* [WHAT THE TASK REQUIRES]: Starting at the line with "exigences de publication, collecte", return every line through the final one of the data, word for word. Pictures stay out.

* [DATA PROVIDED]:
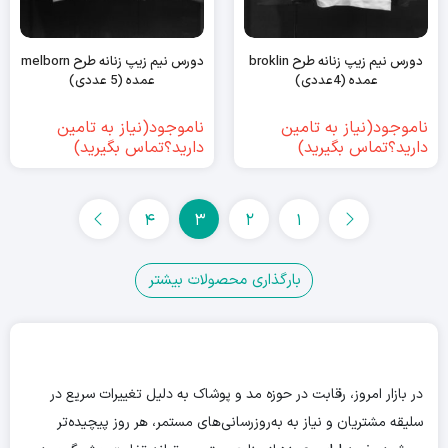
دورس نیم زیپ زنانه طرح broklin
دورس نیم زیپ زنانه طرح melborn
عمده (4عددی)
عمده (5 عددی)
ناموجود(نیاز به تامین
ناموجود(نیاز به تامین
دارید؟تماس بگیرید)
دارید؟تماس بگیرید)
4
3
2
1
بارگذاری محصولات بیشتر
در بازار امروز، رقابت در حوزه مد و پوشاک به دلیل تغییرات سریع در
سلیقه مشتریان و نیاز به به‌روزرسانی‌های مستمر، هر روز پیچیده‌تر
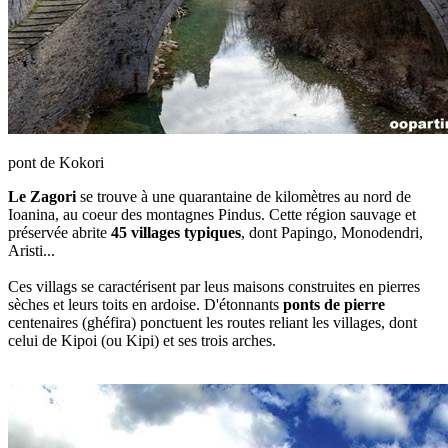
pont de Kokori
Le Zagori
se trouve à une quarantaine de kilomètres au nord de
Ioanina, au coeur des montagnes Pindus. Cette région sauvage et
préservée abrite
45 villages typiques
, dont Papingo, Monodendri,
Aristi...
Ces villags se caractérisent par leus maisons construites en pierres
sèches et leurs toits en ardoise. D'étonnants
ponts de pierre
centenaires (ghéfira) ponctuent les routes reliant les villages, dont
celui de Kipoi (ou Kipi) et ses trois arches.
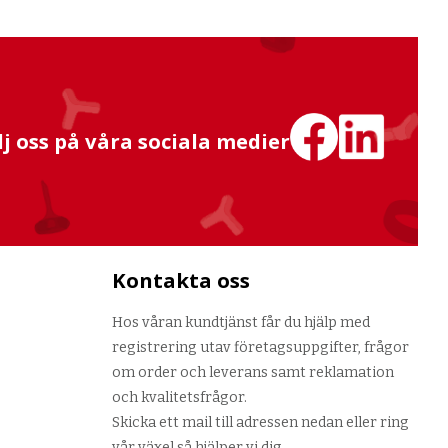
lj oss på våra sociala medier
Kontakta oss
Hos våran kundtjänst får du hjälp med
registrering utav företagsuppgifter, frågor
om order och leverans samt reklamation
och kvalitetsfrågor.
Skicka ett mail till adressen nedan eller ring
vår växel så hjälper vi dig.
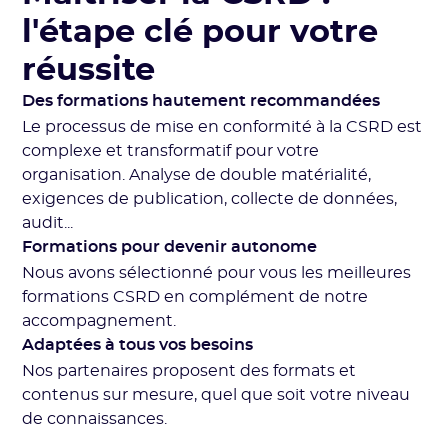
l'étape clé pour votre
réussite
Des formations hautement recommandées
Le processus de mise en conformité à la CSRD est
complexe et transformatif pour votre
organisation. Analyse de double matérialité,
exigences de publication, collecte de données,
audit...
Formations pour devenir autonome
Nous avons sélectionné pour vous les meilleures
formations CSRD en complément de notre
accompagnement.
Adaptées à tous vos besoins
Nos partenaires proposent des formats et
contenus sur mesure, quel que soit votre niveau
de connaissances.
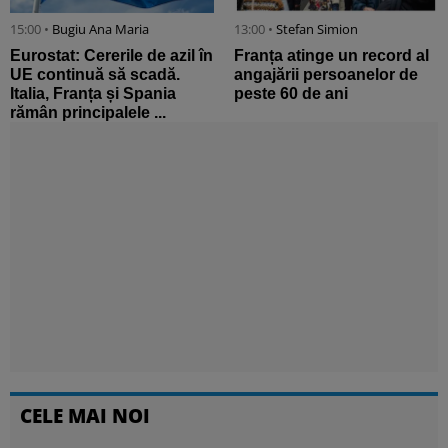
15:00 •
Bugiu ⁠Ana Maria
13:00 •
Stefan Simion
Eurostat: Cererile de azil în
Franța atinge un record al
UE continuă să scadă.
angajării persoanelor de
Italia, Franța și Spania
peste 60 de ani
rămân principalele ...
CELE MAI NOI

* [RESULT]:
exigences de publication, collecte de données,
audit...
Formations pour devenir autonome
Nous avons sélectionné pour vous les meilleures
formations CSRD en complément de notre
accompagnement.
Adaptées à tous vos besoins
Nos partenaires proposent des formats et
contenus sur mesure, quel que soit votre niveau
de connaissances.
15:00 •
Bugiu ⁠Ana Maria
13:00 •
Stefan Simion
Eurostat: Cererile de azil în
Franța atinge un record al
UE continuă să scadă.
angajării persoanelor de
Italia, Franța și Spania
peste 60 de ani
rămân principalele ...
CELE MAI NOI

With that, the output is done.